A few weeks before the St. Louis debate, James R. Lyons, former under secretary for natural resources and environment in the Clinton administration, attended a strategy meeting at the headquarters of the Kerry campaign. Lyons asked for assurance that Senator Kerry would capitalize in the upcoming debates on "the clear differences between him and President Bush on the environment." He was given those assurances. But Lyons later concluded that Kerry "was being coached constantly to focus on other issues."
When asked what Kerry could have done to make the environment more of an issue, Kerri Glover, the Sierra Club’s national media director, said first: "He could have talked about it." But, she said, the Kerry campaign and the organizations working to get out the vote were just "following the polls" that indicated voters in 2004 cared more about such issues as war and terrorism.

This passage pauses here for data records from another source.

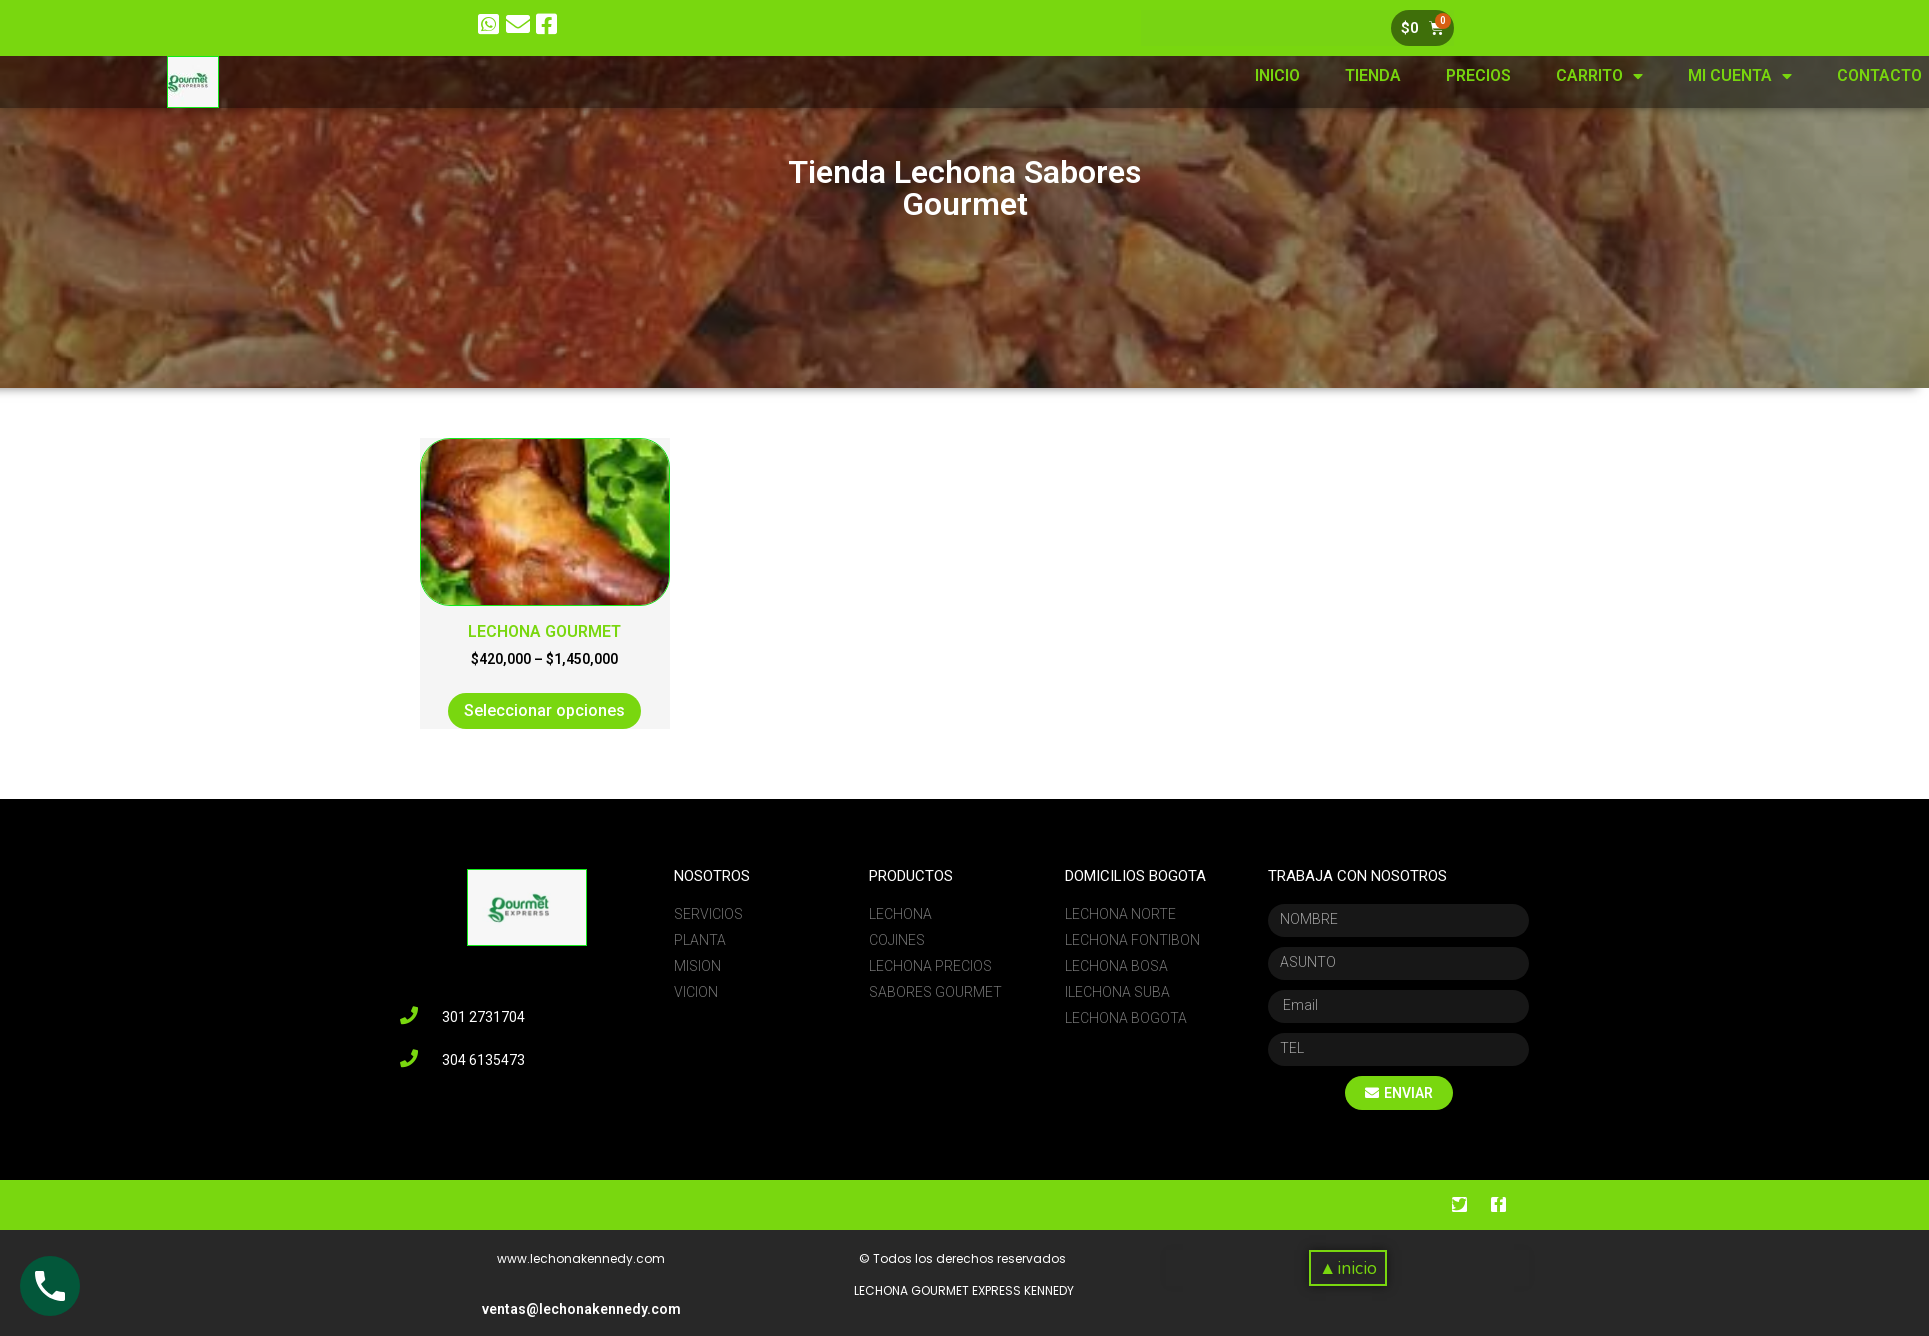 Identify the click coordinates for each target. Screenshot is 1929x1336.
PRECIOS (1616, 75)
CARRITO (1737, 76)
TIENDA (1511, 75)
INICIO (1415, 75)
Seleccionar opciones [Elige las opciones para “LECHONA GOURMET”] (544, 710)
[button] (1347, 1268) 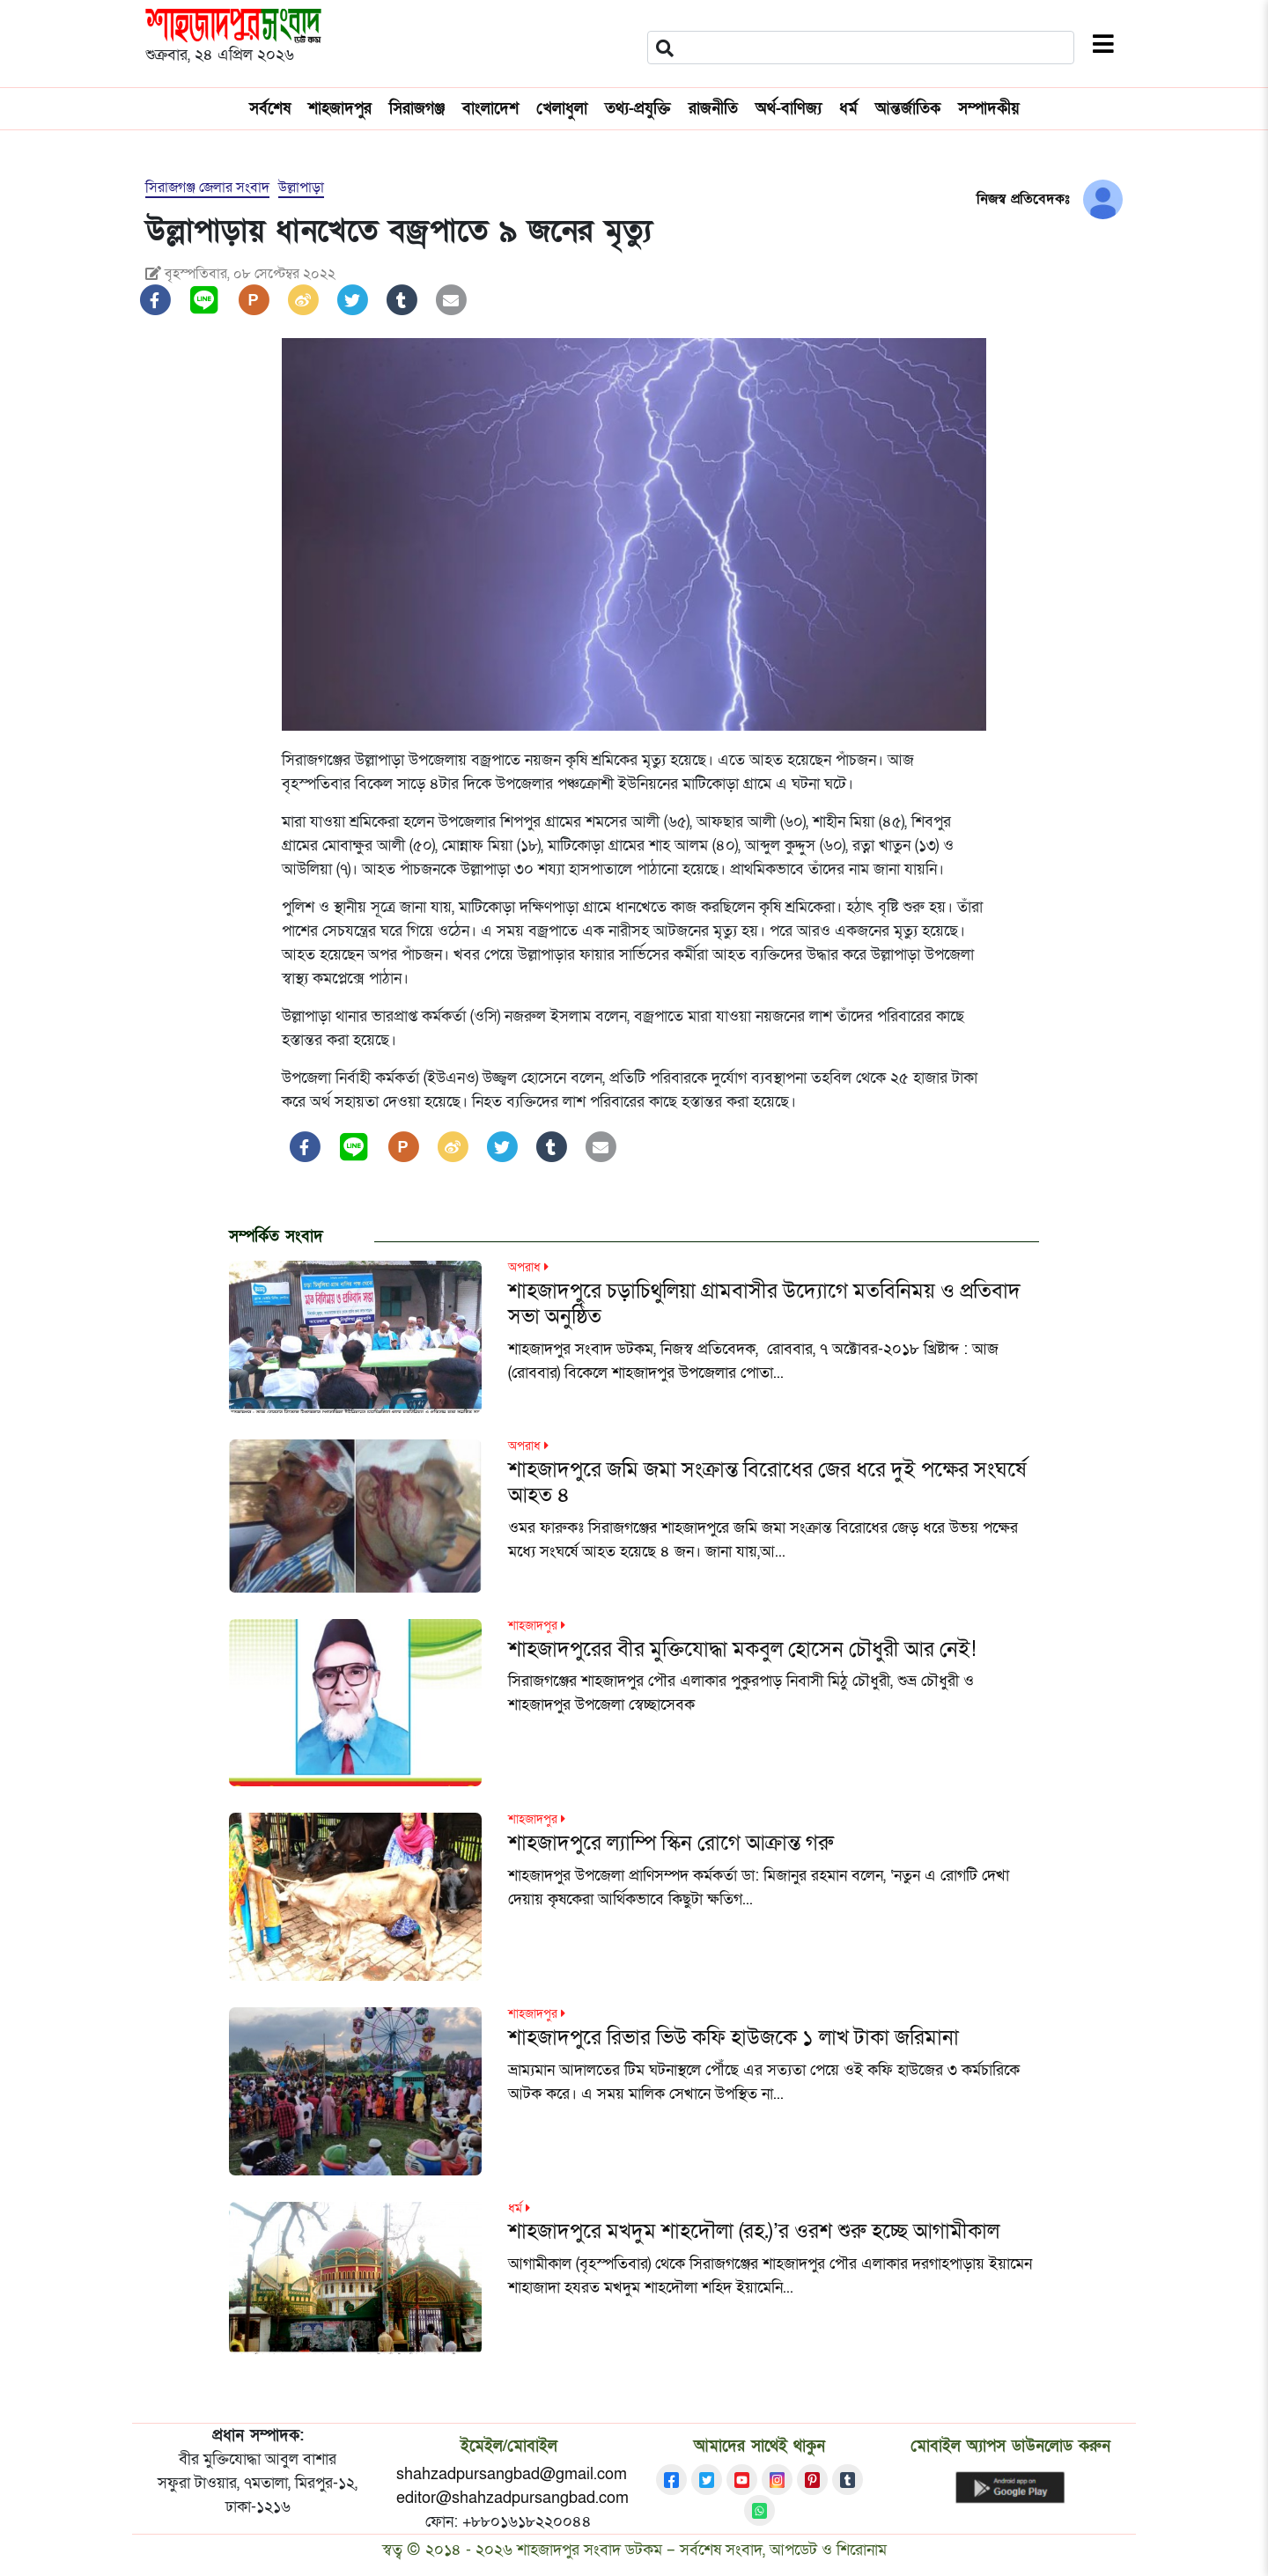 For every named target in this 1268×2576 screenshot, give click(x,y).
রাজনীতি (713, 109)
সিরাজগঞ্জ (417, 109)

On Election Day in Columbus, Clark arrived at the polls at about 7:30 am to find a line that forced him to wait more than two hours to vote. Clark didn’t realize then that in the coming hours many Americans would stay awake to watch the results of a national election decided by fewer than 140,000 votes—or a swing of about 70,000 voters—in Ohio.
Only when pressed did Clark suggest that the Kerry campaign—perhaps by hitting harder on the problem of air pollution and the potential for new jobs in Ohio from developing clean energy—co
uld have helped him. And was Ohio winnable?
"I think I would answer this way," he said. "I think the majority of Ohioans care very deeply about protecting the air we breathe, the water we drink, making sure that people who work hard get paid for what they’ve earned, making sure that kids have health care regardless of the kind of jobs their parents have, making sure that a citizen has equal access to good education to prepare them for the future. The problem is the Democrats didn’t talk about issues in that way." He paused again and then said: "At the end of the day, Ohio was winnable."